Chapter 12. Set Analysis and Point In Time Reporting

Comparing performance metrics over a period of time is one of the most fundamental tasks expected from any BI solution. There are a few ways to deliver these sort of comparisons in QlikView, but the most flexible and dynamic ones involve the use of Set Analysis. Set Analysis, by itself, is a powerful tool that can be used for not only for Point In Time Reporting, but for many other complex calculations.

In this chapter, we will expand on what we've learned from all of the previous chapters, and introduce the following new concepts:

  • Set Analysis and modified record sets
  • Point In Time Reporting
  • Comparative analysis with alternate states

We will approach these topics with the use of some practical examples. Given the harshness of the syntax we are going to use, and the complexity of the expressions that can be built with Set Analysis, we recommend you to have a lot of patience and dedication to the subject at hand. Even with the best reference material, Set Analysis can take a while to master—so don't lose heart!

The magic of Set Analysis

We will now introduce one of the most powerful tools you, as a developer, have at your disposal when creating QlikView documents.

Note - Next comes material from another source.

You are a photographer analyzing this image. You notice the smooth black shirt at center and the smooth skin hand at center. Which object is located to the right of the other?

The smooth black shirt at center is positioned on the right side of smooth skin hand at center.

We must say upfront that, as with anything, the excessive use of Set Analysis in chart expressions can yield poor performance or low response times. However, we should also know that, when used effectively, it can have a positive impact in both performance and user experience.

In this section, we will cover topics such as when to use Set Analysis, why you should use it, what the correct syntax is, and we will provide common examples and several tips and tricks for maximizing performance as well.

What is it for?

Set Analysis is a great feature in QlikView that lets you, as a developer, take control over what your charts display and allows calculations that wouldn't be possible otherwise, at least not as dynamically. To understand its inner workings, we can compare it to how selections that are made using listboxes work.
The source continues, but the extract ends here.